The n0 team is hard at work with a new IPFS implementation called Iroh. It strips down a lot of what Kubo does to improve its performance and scalability.

We’re excited about the potential of Iroh. It is being designed to be able to be used in a variety of use cases, from running a local IPFS node (even on mobile!) to building a managed service around.

Whether finds that Iroh functions better than Elastic IPFS for our needs, or we continue running Elastic IPFS, we can’t wait for a more peer-to-peer world where IPFS nodes are run on clients and backends everywhere, and think Iroh will be a big part of this.

How to utilize this information

It’s the best time in history to use decentralized data protocols like IPFS. There are an abundance of services and tutorials out there to help you get started with the beauty of content addressing, which will help create a better web for its users.
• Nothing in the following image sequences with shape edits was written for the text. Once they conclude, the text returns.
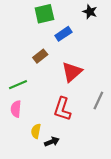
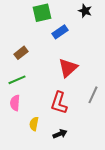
brown rectangle: (40, 56) -> (21, 53), moved
black arrow: (52, 142) -> (60, 134), moved

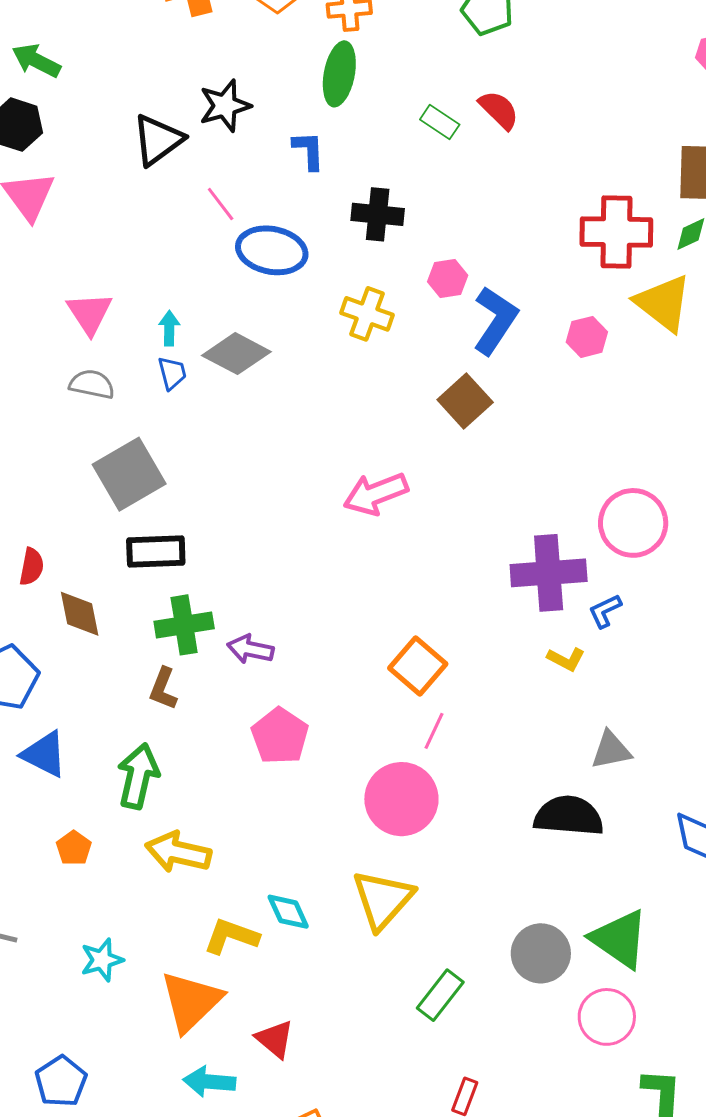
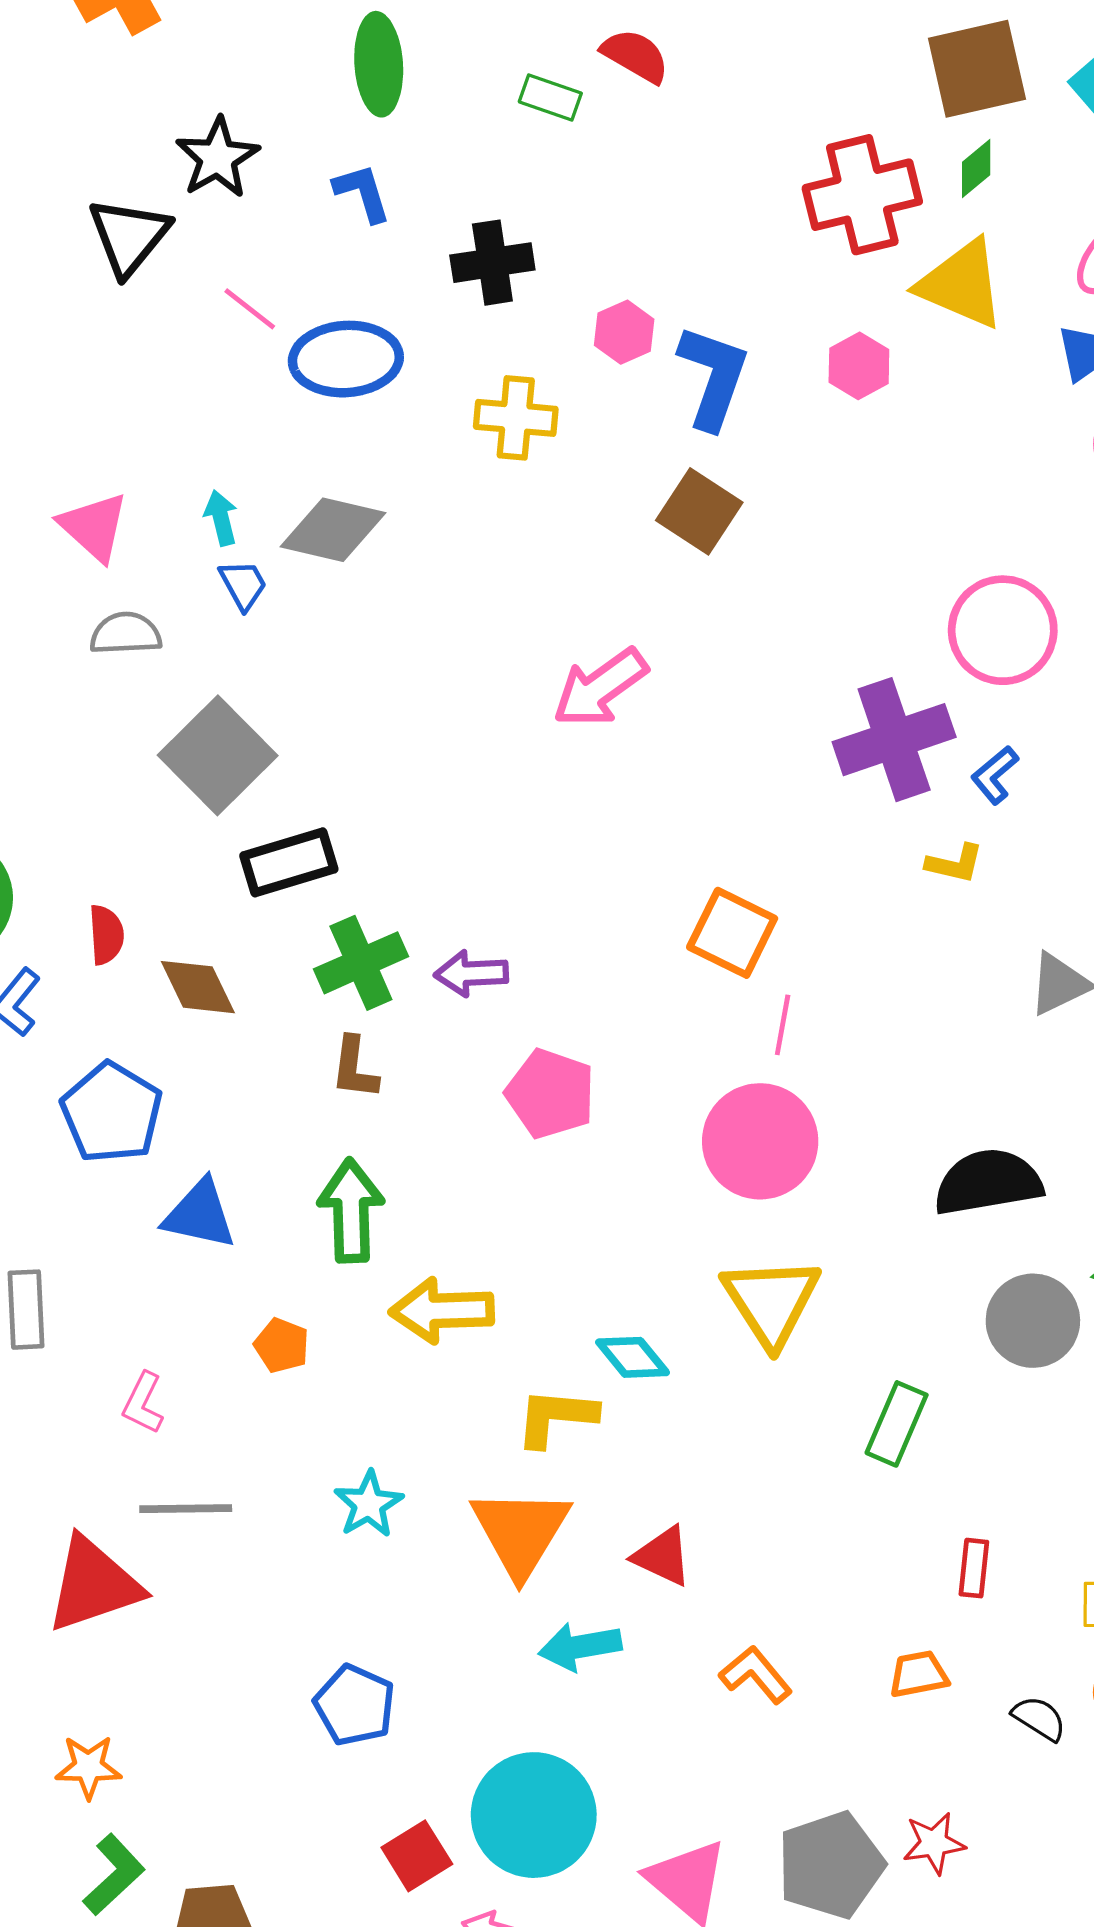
black semicircle: (569, 816) -> (988, 1182), moved

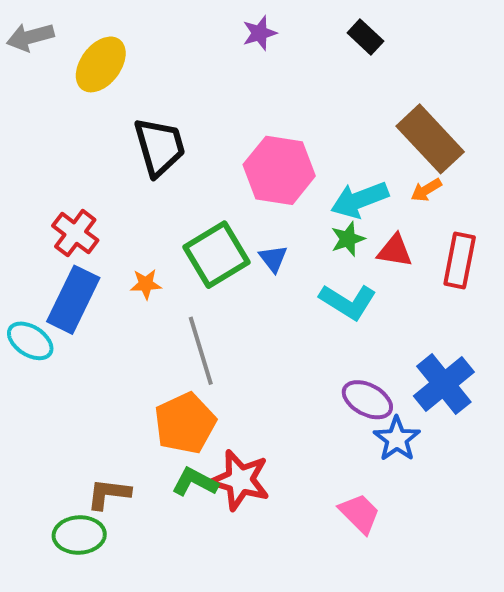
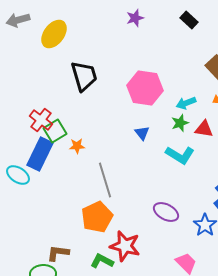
cyan arrow: (360, 200) -> (186, 103), size x0.7
green square: (216, 255) -> (55, 131), moved, size x0.7
purple ellipse: (367, 400) -> (166, 212), moved
green L-shape: (195, 482) -> (102, 261), moved

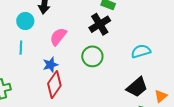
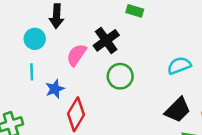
black cross: (100, 24) -> (106, 40), moved
blue star: (50, 65) -> (55, 89), moved

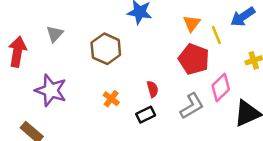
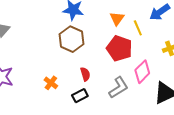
brown hexagon: (106, 49) -> (72, 39), moved

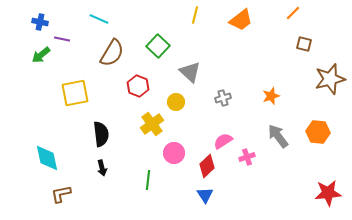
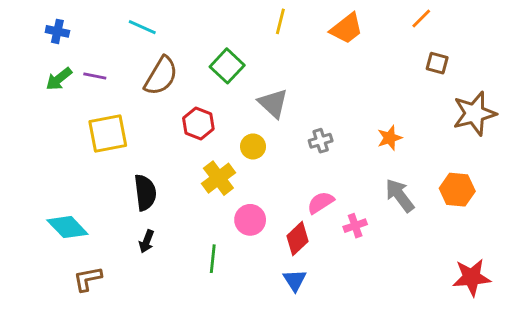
purple line: (62, 39) -> (95, 76), moved
cyan diamond: (47, 158) -> (67, 227), turned -32
black arrow: (102, 168) -> (147, 241), turned 35

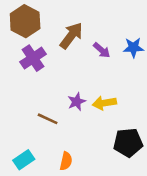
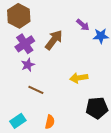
brown arrow: (71, 36) -> (54, 40), moved
purple arrow: (102, 50) -> (83, 25), moved
purple star: (77, 102) -> (28, 65), moved

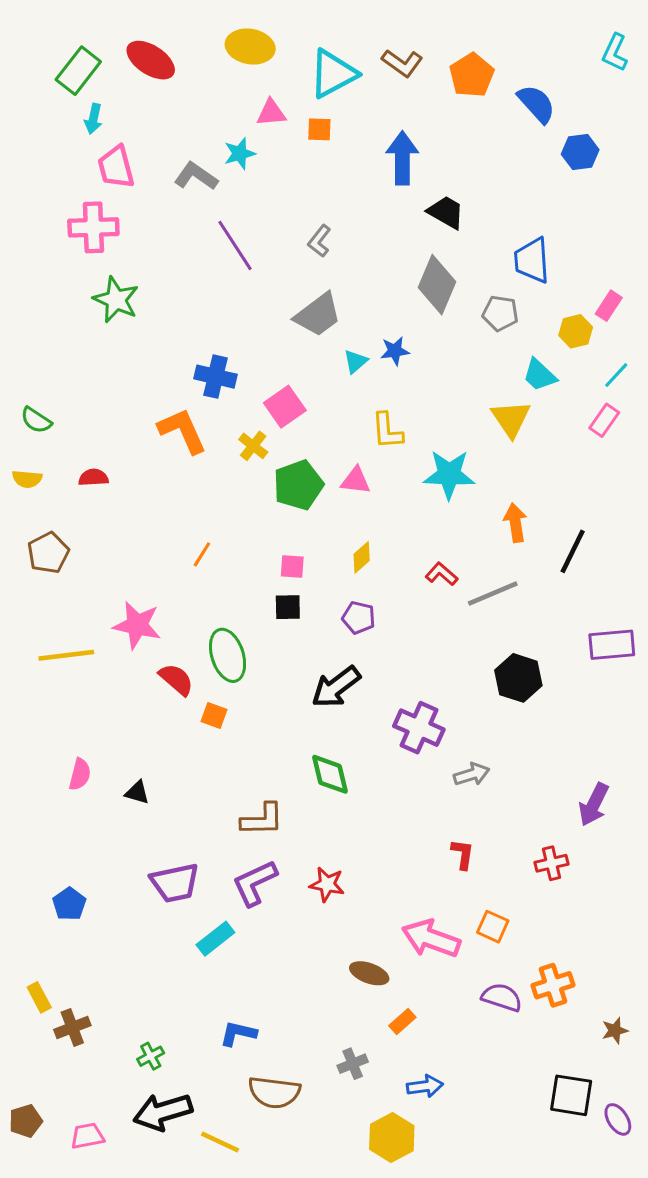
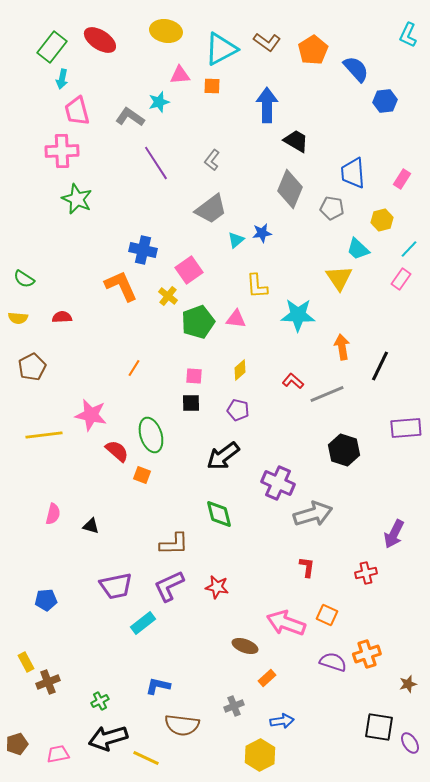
pink rectangle: (609, 306) -> (402, 179), moved
gray arrow: (472, 774) -> (313, 514), size x1.6
blue pentagon: (69, 904) -> (46, 600), turned 30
However, at the same time, we’re still in the first inning of how IPFS can be used! This is relevant when you decide what service provider to use. Some things we suggest taking a look at:

  • How are they architected today? Will things hold up at scale for your use case, and as they grow as a service?
  • What price do they offer today? Does it seem sustainable given their architecture? Do they have plans to become more / less price competitive over time?

As seasoned veterans at developing IPFS protocols and running IPFS infrastructure, our team has seen all sorts of things - both good and bad - as we’ve run By sharing our knowledge and experiences, we hope to help demystify IPFS to developers to make it easier for them to use it (while also getting them excited about its potential!).